Record excerpts>
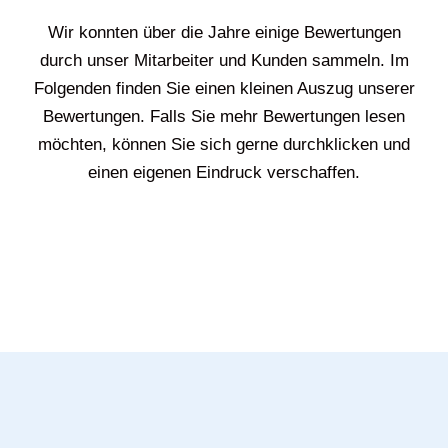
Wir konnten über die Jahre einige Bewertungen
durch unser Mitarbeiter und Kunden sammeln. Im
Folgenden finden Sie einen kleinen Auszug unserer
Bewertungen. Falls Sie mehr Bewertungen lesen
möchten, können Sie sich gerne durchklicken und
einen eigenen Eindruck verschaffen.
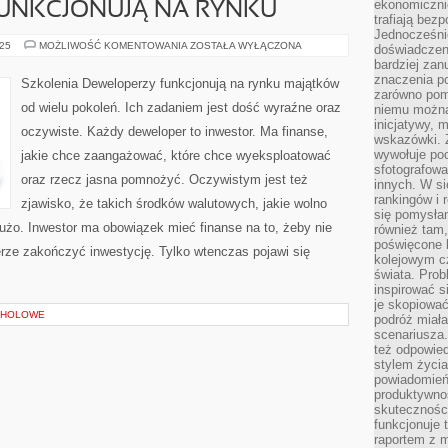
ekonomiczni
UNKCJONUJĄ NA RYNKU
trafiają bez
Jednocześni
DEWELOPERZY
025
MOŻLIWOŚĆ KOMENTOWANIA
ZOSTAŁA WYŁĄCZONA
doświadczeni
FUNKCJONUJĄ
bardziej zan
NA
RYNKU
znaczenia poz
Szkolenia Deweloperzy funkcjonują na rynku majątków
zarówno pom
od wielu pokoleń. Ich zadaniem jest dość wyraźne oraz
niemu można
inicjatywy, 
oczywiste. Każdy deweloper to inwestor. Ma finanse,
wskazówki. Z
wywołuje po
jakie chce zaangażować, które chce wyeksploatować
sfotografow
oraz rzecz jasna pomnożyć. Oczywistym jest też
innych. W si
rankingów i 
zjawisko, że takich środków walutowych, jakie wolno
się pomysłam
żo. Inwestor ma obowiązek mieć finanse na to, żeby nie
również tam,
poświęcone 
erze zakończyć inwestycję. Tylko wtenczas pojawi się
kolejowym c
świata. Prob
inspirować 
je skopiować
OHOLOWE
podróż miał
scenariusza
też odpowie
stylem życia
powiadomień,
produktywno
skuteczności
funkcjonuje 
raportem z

Exercise goal> All of the listing above must be output exactly, except for its pictures.

Exercise solution>
Wir konnten über die Jahre einige Bewertungen
durch unser Mitarbeiter und Kunden sammeln. Im
Folgenden finden Sie einen kleinen Auszug unserer
Bewertungen. Falls Sie mehr Bewertungen lesen
möchten, können Sie sich gerne durchklicken und
einen eigenen Eindruck verschaffen.
ekonomiczni
UNKCJONUJĄ NA RYNKU
trafiają bez
Jednocześni
DEWELOPERZY
025
MOŻLIWOŚĆ KOMENTOWANIA
ZOSTAŁA WYŁĄCZONA
doświadczeni
FUNKCJONUJĄ
bardziej zan
NA
RYNKU
znaczenia poz
Szkolenia Deweloperzy funkcjonują na rynku majątków
zarówno pom
od wielu pokoleń. Ich zadaniem jest dość wyraźne oraz
niemu można
inicjatywy, 
oczywiste. Każdy deweloper to inwestor. Ma finanse,
wskazówki. Z
wywołuje po
jakie chce zaangażować, które chce wyeksploatować
sfotografow
oraz rzecz jasna pomnożyć. Oczywistym jest też
innych. W si
rankingów i 
zjawisko, że takich środków walutowych, jakie wolno
się pomysłam
żo. Inwestor ma obowiązek mieć finanse na to, żeby nie
również tam,
poświęcone 
erze zakończyć inwestycję. Tylko wtenczas pojawi się
kolejowym c
świata. Prob
inspirować 
je skopiować
OHOLOWE
podróż miał
scenariusza
też odpowie
stylem życia
powiadomień,
produktywno
skuteczności
funkcjonuje 
raportem z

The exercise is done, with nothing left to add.